DATASET EXTRACT>
----------------
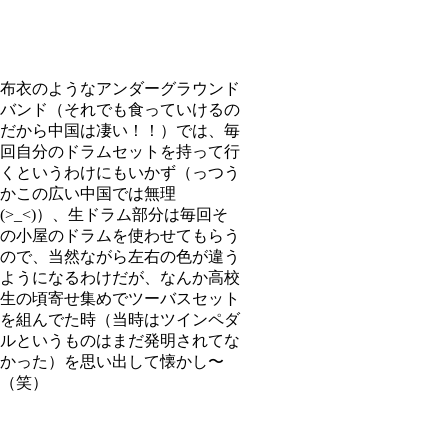
布衣のようなアンダーグラウンド
バンド（それでも食っていけるの
だから中国は凄い！！）では、毎
回自分のドラムセットを持って行
くというわけにもいかず（っつう
かこの広い中国では無理
(>_<)）、生ドラム部分は毎回そ
の小屋のドラムを使わせてもらう
ので、当然ながら左右の色が違う
ようになるわけだが、なんか高校
生の頃寄せ集めでツーバスセット
を組んでた時（当時はツインペダ
ルというものはまだ発明されてな
かった）を思い出して懐かし〜
（笑）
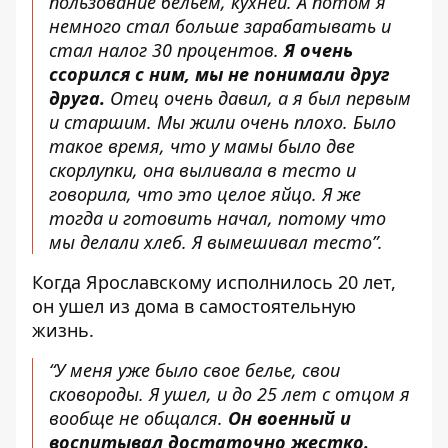
пользование бельем, кухней. А потом я
немного стал больше зарабатывать и
стал налог 30 процентов.
Я очень
ссорился с ним, мы не понимали друг
друга.
Отец очень давил, а я был первым
и старшим. Мы жили очень плохо. Было
такое время, что у мамы было две
скорлупки, она выливала в тесто и
говорила, что это целое яйцо. Я же
тогда и готовить начал, потому что
мы делали хлеб. Я вымешивал тесто”.
Когда Ярославскому исполнилось 20 лет,
он ушел из дома в самостоятельную
жизнь.
“У меня уже было свое белье, свои
сковороды. Я ушел, и до 25 лет с отцом я
вообще не общался.
Он военный и
воспитывал достаточно жестко.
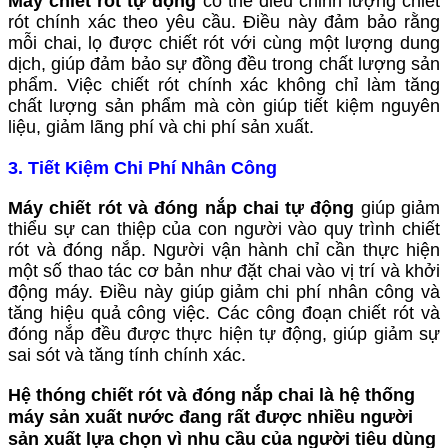
Máy chiết rót tự động
có thể điều chỉnh lượng chiết
rót chính xác theo yêu cầu. Điều này đảm bảo rằng
mỗi chai, lọ được chiết rót với cùng một lượng dung
dịch, giúp đảm bảo sự đồng đều trong chất lượng sản
phẩm. Việc chiết rót chính xác không chỉ làm tăng
chất lượng sản phẩm mà còn giúp tiết kiệm nguyên
liệu, giảm lãng phí và chi phí sản xuất.
3.
Tiết Kiệm Chi Phí Nhân Công
Máy chiết rót và đóng nắp chai tự động
giúp giảm
thiểu sự can thiệp của con người vào quy trình chiết
rót và đóng nắp. Người vận hành chỉ cần thực hiện
một số thao tác cơ bản như đặt chai vào vị trí và khởi
động máy. Điều này giúp giảm chi phí nhân công và
tăng hiệu quả công việc. Các công đoạn chiết rót và
đóng nắp đều được thực hiện tự động, giúp giảm sự
sai sót và tăng tính chính xác.
Hệ thóng chiết rót và đóng nắp chai
là hệ thống
máy sản xuất nước đang rất được nhiều người
sản xuất lựa chọn vì nhu cầu của người tiêu dùng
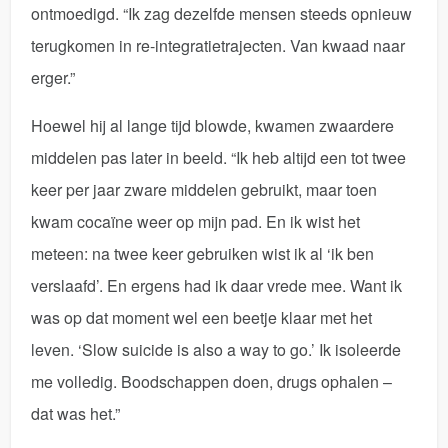
ontmoedigd. “Ik zag dezelfde mensen steeds opnieuw
terugkomen in re-integratietrajecten. Van kwaad naar
erger.”
Hoewel hij al lange tijd blowde, kwamen zwaardere
middelen pas later in beeld. “Ik heb altijd een tot twee
keer per jaar zware middelen gebruikt, maar toen
kwam cocaïne weer op mijn pad. En ik wist het
meteen: na twee keer gebruiken wist ik al ‘ik ben
verslaafd’. En ergens had ik daar vrede mee. Want ik
was op dat moment wel een beetje klaar met het
leven. ‘Slow suicide is also a way to go.’ Ik isoleerde
me volledig. Boodschappen doen, drugs ophalen –
dat was het.”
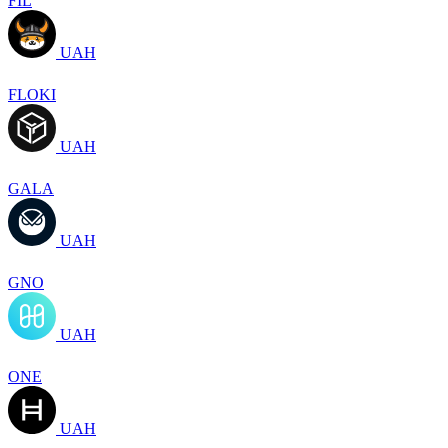
FIL
UAH
FLOKI
UAH
GALA
UAH
GNO
UAH
ONE
UAH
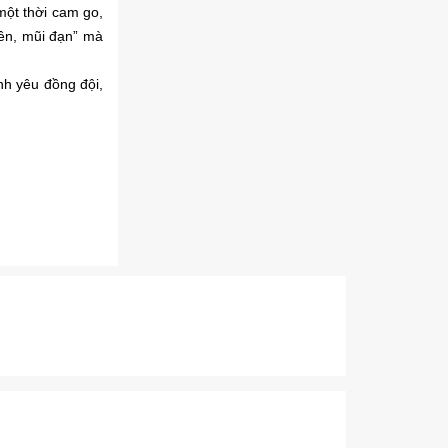
một thời cam go,
tên, mũi đạn” mà
nh yêu đồng đội,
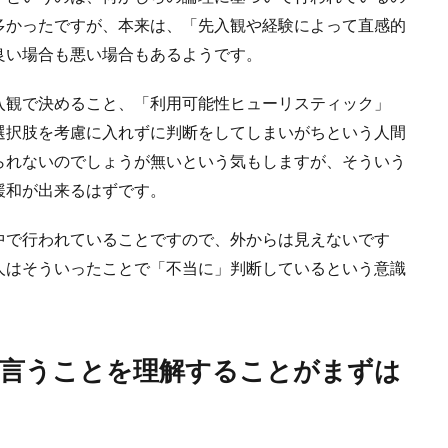
多かったですが、本来は、「先入観や経験によって直感的
良い場合も悪い場合もあるようです。
入観で決めること、「利用可能性ヒューリスティック」
選択肢を考慮に入れずに判断をしてしまいがちという人間
られないのでしょうが無いという気もしますが、そういう
緩和が出来るはずです。
中で行われていることですので、外からは見えないです
人はそういったことで「不当に」判断しているという意識
と言うことを理解することがまずは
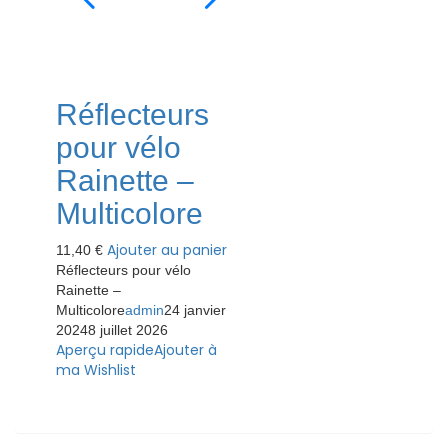
Réflecteurs
pour vélo
Rainette –
Multicolore
Ajouter au panier
11,40
€
Réflecteurs pour vélo
Rainette –
Multicolore
admin
24 janvier
2024
8 juillet 2026
Aperçu rapide
Ajouter à
ma Wishlist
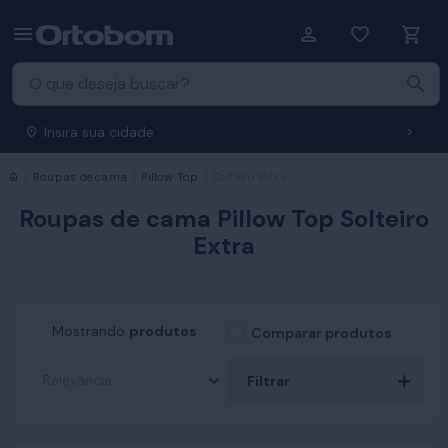
Insira sua cidade
Início
Roupas de cama
Pillow Top
Solteiro Extra
Roupas de cama Pillow Top Solteiro
Extra
Mostrando
produtos
Comparar produtos
Filtrar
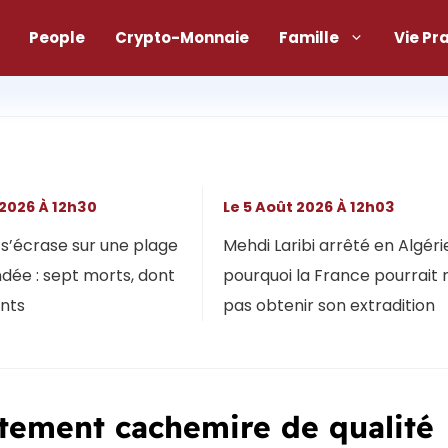
People
Crypto-Monnaie
Famille
Vie Pr
 2026 À 12h30
Le 5 Août 2026 À 12h03
s’écrase sur une plage
Mehdi Laribi arrêté en Algérie
dée : sept morts, dont
pourquoi la France pourrait 
ants
pas obtenir son extradition
tement cachemire de qualité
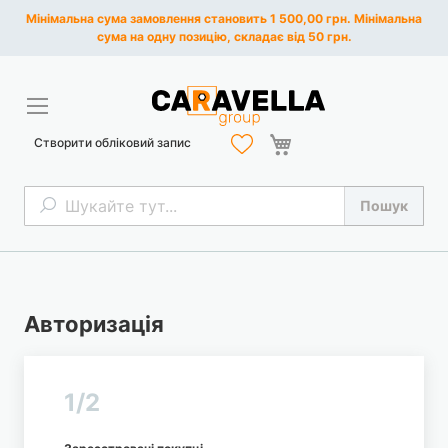
Мінімальна сума замовлення становить 1 500,00 грн. Мінімальна
сума на одну позицію, складає від 50 грн.
Кошик
Створити обліковий запис
Пошук
Пошук
Авторизація
1/2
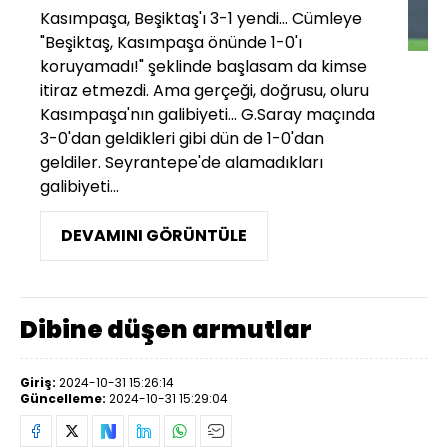
Kasımpaşa, Beşiktaş'ı 3-1 yendi... Cümleye
"Beşiktaş, Kasımpaşa önünde 1-0'ı
koruyamadı!" şeklinde başlasam da kimse
itiraz etmezdi. Ama gerçeği, doğrusu, oluru
Kasımpaşa'nın galibiyeti... G.Saray maçında
3-0'dan geldikleri gibi dün de 1-0'dan
geldiler. Seyrantepe'de alamadıkları
galibiyeti...
DEVAMINI GÖRÜNTÜLE
Dibine düşen armutlar
Giriş:
2024-10-31 15:26:14
Güncelleme:
2024-10-31 15:29:04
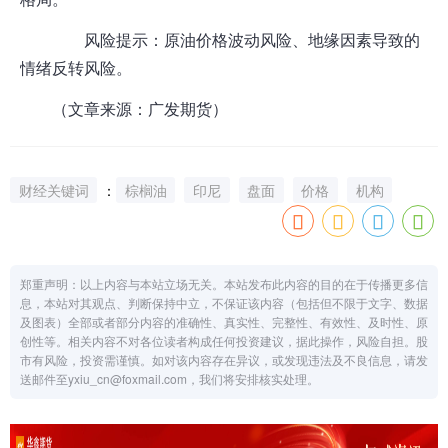
风险提示：原油价格波动风险、地缘因素导致的
情绪反转风险。
（文章来源：广发
期货
）
财经关键词
：
棕榈油
印尼
盘面
价格
机构
郑重声明：以上内容与本站立场无关。本站发布此内容的目的在于传播更多信
息，本站对其观点、判断保持中立，不保证该内容（包括但不限于文字、数据
及图表）全部或者部分内容的准确性、真实性、完整性、有效性、及时性、原
创性等。相关内容不对各位读者构成任何投资建议，据此操作，风险自担。股
市有风险，投资需谨慎。如对该内容存在异议，或发现违法及不良信息，请发
送邮件至yxiu_cn@foxmail.com，我们将安排核实处理。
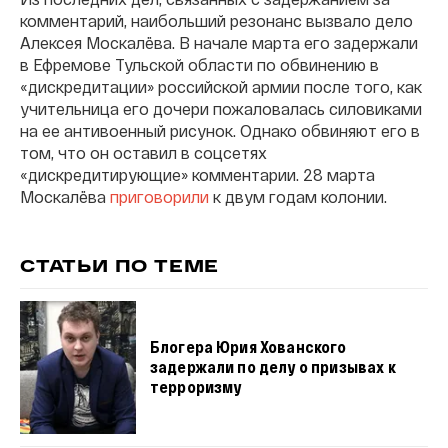
комментарий, наибольший резонанс вызвало дело
Алексея Москалёва. В начале марта его задержали
в Ефремове Тульской области по обвинению в
«дискредитации» российской армии после того, как
учительница его дочери пожаловалась силовиками
на ее антивоенный рисунок. Однако обвиняют его в
том, что он оставил в соцсетях
«дискредитирующие» комментарии. 28 марта
Москалёва
приговорили
к двум годам колонии.
СТАТЬИ ПО ТЕМЕ
Блогера Юрия Хованского
задержали по делу о призывах к
терроризму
----------------
DIRECTIONS>
Give the entries above again word for word, without the pictures.

RESULT FOR THIS TASK>
布衣のようなアンダーグラウンド
バンド（それでも食っていけるの
だから中国は凄い！！）では、毎
回自分のドラムセットを持って行
くというわけにもいかず（っつう
かこの広い中国では無理
(>_<)）、生ドラム部分は毎回そ
の小屋のドラムを使わせてもらう
ので、当然ながら左右の色が違う
ようになるわけだが、なんか高校
生の頃寄せ集めでツーバスセット
を組んでた時（当時はツインペダ
ルというものはまだ発明されてな
かった）を思い出して懐かし〜
（笑）
пользование бельем, кухней. А потом я
немного стал больше зарабатывать и
стал налог 30 процентов.
Я очень
ссорился с ним, мы не понимали друг
друга.
Отец очень давил, а я был первым
и старшим. Мы жили очень плохо. Было
такое время, что у мамы было две
скорлупки, она выливала в тесто и
говорила, что это целое яйцо. Я же
тогда и готовить начал, потому что
мы делали хлеб. Я вымешивал тесто”.
Когда Ярославскому исполнилось 20 лет,
он ушел из дома в самостоятельную
жизнь.
“У меня уже было свое белье, свои
сковороды. Я ушел, и до 25 лет с отцом я
вообще не общался.
Он военный и
воспитывал достаточно жестко.
Máy chiết rót tự động
có thể điều chỉnh lượng chiết
rót chính xác theo yêu cầu. Điều này đảm bảo rằng
mỗi chai, lọ được chiết rót với cùng một lượng dung
dịch, giúp đảm bảo sự đồng đều trong chất lượng sản
phẩm. Việc chiết rót chính xác không chỉ làm tăng
chất lượng sản phẩm mà còn giúp tiết kiệm nguyên
liệu, giảm lãng phí và chi phí sản xuất.
3.
Tiết Kiệm Chi Phí Nhân Công
Máy chiết rót và đóng nắp chai tự động
giúp giảm
thiểu sự can thiệp của con người vào quy trình chiết
rót và đóng nắp. Người vận hành chỉ cần thực hiện
một số thao tác cơ bản như đặt chai vào vị trí và khởi
động máy. Điều này giúp giảm chi phí nhân công và
tăng hiệu quả công việc. Các công đoạn chiết rót và
đóng nắp đều được thực hiện tự động, giúp giảm sự
sai sót và tăng tính chính xác.
Hệ thóng chiết rót và đóng nắp chai
là hệ thống
máy sản xuất nước đang rất được nhiều người
sản xuất lựa chọn vì nhu cầu của người tiêu dùng
ontmoedigd. “Ik zag dezelfde mensen steeds opnieuw
terugkomen in re-integratietrajecten. Van kwaad naar
erger.”
Hoewel hij al lange tijd blowde, kwamen zwaardere
middelen pas later in beeld. “Ik heb altijd een tot twee
keer per jaar zware middelen gebruikt, maar toen
kwam cocaïne weer op mijn pad. En ik wist het
meteen: na twee keer gebruiken wist ik al ‘ik ben
verslaafd’. En ergens had ik daar vrede mee. Want ik
was op dat moment wel een beetje klaar met het
leven. ‘Slow suicide is also a way to go.’ Ik isoleerde
me volledig. Boodschappen doen, drugs ophalen –
dat was het.”
FIL
UAH
FLOKI
UAH
GALA
UAH
GNO
UAH
ONE
UAH
một thời cam go,
tên, mũi đạn” mà
nh yêu đồng đội,
多かったですが、本来は、「先入観や経験によって直感的
良い場合も悪い場合もあるようです。
入観で決めること、「利用可能性ヒューリスティック」
選択肢を考慮に入れずに判断をしてしまいがちという人間
られないのでしょうが無いという気もしますが、そういう
緩和が出来るはずです。
中で行われていることですので、外からは見えないです
人はそういったことで「不当に」判断しているという意識
と言うことを理解することがまずは
Réflecteurs
pour vélo
Rainette –
Multicolore
Ajouter au panier
11,40
€
Réflecteurs pour vélo
Rainette –
Multicolore
admin
24 janvier
2024
8 juillet 2026
Aperçu rapide
Ajouter à
ma Wishlist
Insira sua cidade
Início
Roupas de cama
Pillow Top
Solteiro Extra
Roupas de cama Pillow Top Solteiro
Extra
Mostrando
produtos
Comparar produtos
Filtrar
People
Crypto-Monnaie
Famille
Vie Pr
 2026 À 12h30
Le 5 Août 2026 À 12h03
s’écrase sur une plage
Mehdi Laribi arrêté en Algérie
dée : sept morts, dont
pourquoi la France pourrait 
ants
pas obtenir son extradition
tement cachemire de qualité
Мінімальна сума замовлення становить 1 500,00 грн. Мінімальна
сума на одну позицію, складає від 50 грн.
Кошик
Створити обліковий запис
Пошук
Пошук
Авторизація
1/2
Kasımpaşa, Beşiktaş'ı 3-1 yendi... Cümleye
"Beşiktaş, Kasımpaşa önünde 1-0'ı
koruyamadı!" şeklinde başlasam da kimse
itiraz etmezdi. Ama gerçeği, doğrusu, oluru
Kasımpaşa'nın galibiyeti... G.Saray maçında
3-0'dan geldikleri gibi dün de 1-0'dan
geldiler. Seyrantepe'de alamadıkları
galibiyeti...
DEVAMINI GÖRÜNTÜLE
Dibine düşen armutlar
Giriş:
2024-10-31 15:26:14
Güncelleme:
2024-10-31 15:29:04
风险提示：原油价格波动风险、地缘因素导致的
情绪反转风险。
（文章来源：广发
期货
）
财经关键词
：
棕榈油
印尼
盘面
价格
机构
郑重声明：以上内容与本站立场无关。本站发布此内容的目的在于传播更多信
息，本站对其观点、判断保持中立，不保证该内容（包括但不限于文字、数据
及图表）全部或者部分内容的准确性、真实性、完整性、有效性、及时性、原
创性等。相关内容不对各位读者构成任何投资建议，据此操作，风险自担。股
市有风险，投资需谨慎。如对该内容存在异议，或发现违法及不良信息，请发
送邮件至yxiu_cn@foxmail.com，我们将安排核实处理。
комментарий, наибольший резонанс вызвало дело
Алексея Москалёва. В начале марта его задержали
в Ефремове Тульской области по обвинению в
«дискредитации» российской армии после того, как
учительница его дочери пожаловалась силовиками
на ее антивоенный рисунок. Однако обвиняют его в
том, что он оставил в соцсетях
«дискредитирующие» комментарии. 28 марта
Москалёва
приговорили
к двум годам колонии.
СТАТЬИ ПО ТЕМЕ
Блогера Юрия Хованского
задержали по делу о призывах к
терроризму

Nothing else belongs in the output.